For the data below, report how many lines include the word "producten", and write nothing else.

------ EXTRACTED INFORMATION

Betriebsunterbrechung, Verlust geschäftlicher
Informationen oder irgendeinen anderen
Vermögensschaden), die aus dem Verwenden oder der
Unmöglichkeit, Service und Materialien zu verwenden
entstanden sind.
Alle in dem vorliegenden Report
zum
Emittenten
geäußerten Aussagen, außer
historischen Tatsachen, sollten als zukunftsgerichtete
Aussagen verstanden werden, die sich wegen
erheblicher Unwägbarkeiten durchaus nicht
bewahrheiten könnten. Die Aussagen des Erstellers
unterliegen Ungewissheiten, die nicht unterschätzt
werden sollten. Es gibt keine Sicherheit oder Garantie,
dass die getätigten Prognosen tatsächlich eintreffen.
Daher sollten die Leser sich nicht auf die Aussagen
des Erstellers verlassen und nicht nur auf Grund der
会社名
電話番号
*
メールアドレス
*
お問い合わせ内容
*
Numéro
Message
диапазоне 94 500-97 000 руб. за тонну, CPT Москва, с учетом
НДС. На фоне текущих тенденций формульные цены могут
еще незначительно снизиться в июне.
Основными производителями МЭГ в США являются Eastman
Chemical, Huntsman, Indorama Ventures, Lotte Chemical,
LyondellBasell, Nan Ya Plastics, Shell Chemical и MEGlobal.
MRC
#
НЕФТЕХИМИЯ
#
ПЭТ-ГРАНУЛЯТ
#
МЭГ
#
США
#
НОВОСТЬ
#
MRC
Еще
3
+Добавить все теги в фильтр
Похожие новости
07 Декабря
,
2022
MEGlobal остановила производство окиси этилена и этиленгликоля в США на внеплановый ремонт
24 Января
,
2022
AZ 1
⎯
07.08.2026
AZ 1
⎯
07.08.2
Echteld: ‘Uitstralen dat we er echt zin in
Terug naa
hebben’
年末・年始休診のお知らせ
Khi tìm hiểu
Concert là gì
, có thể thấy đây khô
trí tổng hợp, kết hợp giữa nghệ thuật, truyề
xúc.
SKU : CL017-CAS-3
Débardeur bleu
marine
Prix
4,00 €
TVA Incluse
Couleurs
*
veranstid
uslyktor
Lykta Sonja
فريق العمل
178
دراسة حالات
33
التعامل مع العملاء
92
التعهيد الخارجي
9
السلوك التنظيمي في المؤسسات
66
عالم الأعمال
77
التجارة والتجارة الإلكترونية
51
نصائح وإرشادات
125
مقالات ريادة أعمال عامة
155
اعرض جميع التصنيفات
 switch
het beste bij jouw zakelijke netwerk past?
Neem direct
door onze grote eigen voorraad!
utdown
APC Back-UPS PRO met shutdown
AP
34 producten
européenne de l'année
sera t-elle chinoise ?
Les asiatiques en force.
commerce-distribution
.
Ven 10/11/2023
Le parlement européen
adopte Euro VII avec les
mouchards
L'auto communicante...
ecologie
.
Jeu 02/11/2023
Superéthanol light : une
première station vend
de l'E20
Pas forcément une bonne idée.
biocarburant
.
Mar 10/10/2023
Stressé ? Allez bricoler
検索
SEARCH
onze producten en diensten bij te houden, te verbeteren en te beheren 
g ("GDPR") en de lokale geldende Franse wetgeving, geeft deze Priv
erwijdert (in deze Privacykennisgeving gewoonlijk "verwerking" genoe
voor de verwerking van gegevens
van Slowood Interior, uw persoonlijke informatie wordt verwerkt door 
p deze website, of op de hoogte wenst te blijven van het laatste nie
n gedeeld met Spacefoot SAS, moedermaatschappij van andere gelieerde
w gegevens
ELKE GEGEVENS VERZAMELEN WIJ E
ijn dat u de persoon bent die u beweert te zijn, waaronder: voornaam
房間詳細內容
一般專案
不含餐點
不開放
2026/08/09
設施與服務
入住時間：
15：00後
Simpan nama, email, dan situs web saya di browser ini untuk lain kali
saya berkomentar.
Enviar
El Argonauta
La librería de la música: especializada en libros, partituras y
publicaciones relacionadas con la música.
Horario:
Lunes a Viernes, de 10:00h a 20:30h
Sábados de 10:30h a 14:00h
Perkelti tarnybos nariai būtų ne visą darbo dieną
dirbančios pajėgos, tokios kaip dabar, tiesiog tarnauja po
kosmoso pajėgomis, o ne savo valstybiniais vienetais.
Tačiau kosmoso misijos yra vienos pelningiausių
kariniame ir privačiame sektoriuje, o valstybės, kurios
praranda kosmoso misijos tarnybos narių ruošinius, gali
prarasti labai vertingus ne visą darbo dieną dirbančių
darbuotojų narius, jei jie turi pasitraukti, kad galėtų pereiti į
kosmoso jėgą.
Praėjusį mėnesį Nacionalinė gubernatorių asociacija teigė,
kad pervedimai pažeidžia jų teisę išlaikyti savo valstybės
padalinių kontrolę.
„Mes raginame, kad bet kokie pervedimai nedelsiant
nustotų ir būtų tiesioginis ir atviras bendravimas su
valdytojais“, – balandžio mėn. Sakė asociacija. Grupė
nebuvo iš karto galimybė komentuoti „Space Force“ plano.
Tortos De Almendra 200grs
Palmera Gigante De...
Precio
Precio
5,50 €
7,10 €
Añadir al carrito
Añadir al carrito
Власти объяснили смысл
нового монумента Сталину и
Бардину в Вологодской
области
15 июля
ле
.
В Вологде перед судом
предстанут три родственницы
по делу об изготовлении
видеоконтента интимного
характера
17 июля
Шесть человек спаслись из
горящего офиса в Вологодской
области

------------

### YOUR SOLUTION
2